#### Exercise brief
Return all the data verbatim but without images.

[Page images and extracted text]
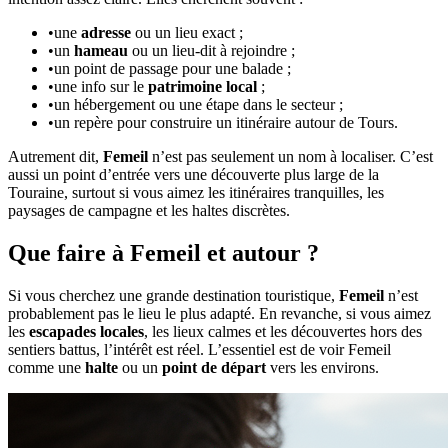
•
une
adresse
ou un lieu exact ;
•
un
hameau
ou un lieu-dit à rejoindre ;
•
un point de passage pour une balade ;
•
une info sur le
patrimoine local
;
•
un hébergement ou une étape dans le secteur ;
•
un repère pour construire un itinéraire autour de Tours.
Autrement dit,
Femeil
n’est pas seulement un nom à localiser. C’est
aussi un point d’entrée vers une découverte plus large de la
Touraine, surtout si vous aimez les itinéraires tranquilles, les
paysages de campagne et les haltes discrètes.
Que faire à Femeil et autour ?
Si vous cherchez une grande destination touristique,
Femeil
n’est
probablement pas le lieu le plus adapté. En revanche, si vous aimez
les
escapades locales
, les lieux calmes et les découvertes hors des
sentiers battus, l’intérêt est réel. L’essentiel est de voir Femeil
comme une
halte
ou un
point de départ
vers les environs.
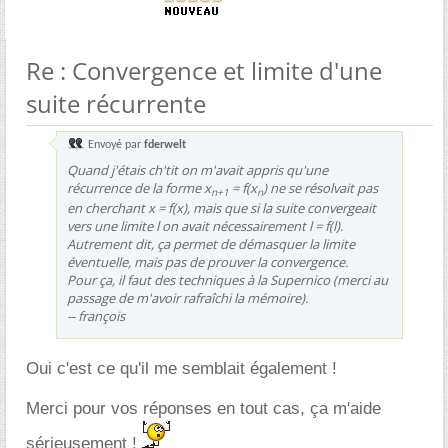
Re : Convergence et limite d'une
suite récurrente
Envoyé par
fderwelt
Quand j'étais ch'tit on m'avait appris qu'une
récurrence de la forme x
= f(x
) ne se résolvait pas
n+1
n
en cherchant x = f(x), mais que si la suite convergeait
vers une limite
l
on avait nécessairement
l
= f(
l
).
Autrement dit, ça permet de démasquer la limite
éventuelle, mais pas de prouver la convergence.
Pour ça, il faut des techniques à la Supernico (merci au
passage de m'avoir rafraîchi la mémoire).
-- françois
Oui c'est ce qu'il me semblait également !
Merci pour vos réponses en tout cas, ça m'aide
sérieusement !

#### Task answer
•
une
adresse
ou un lieu exact ;
•
un
hameau
ou un lieu-dit à rejoindre ;
•
un point de passage pour une balade ;
•
une info sur le
patrimoine local
;
•
un hébergement ou une étape dans le secteur ;
•
un repère pour construire un itinéraire autour de Tours.
Autrement dit,
Femeil
n’est pas seulement un nom à localiser. C’est
aussi un point d’entrée vers une découverte plus large de la
Touraine, surtout si vous aimez les itinéraires tranquilles, les
paysages de campagne et les haltes discrètes.
Que faire à Femeil et autour ?
Si vous cherchez une grande destination touristique,
Femeil
n’est
probablement pas le lieu le plus adapté. En revanche, si vous aimez
les
escapades locales
, les lieux calmes et les découvertes hors des
sentiers battus, l’intérêt est réel. L’essentiel est de voir Femeil
comme une
halte
ou un
point de départ
vers les environs.
Re : Convergence et limite d'une
suite récurrente
Envoyé par
fderwelt
Quand j'étais ch'tit on m'avait appris qu'une
récurrence de la forme x
= f(x
) ne se résolvait pas
n+1
n
en cherchant x = f(x), mais que si la suite convergeait
vers une limite
l
on avait nécessairement
l
= f(
l
).
Autrement dit, ça permet de démasquer la limite
éventuelle, mais pas de prouver la convergence.
Pour ça, il faut des techniques à la Supernico (merci au
passage de m'avoir rafraîchi la mémoire).
-- françois
Oui c'est ce qu'il me semblait également !
Merci pour vos réponses en tout cas, ça m'aide
sérieusement !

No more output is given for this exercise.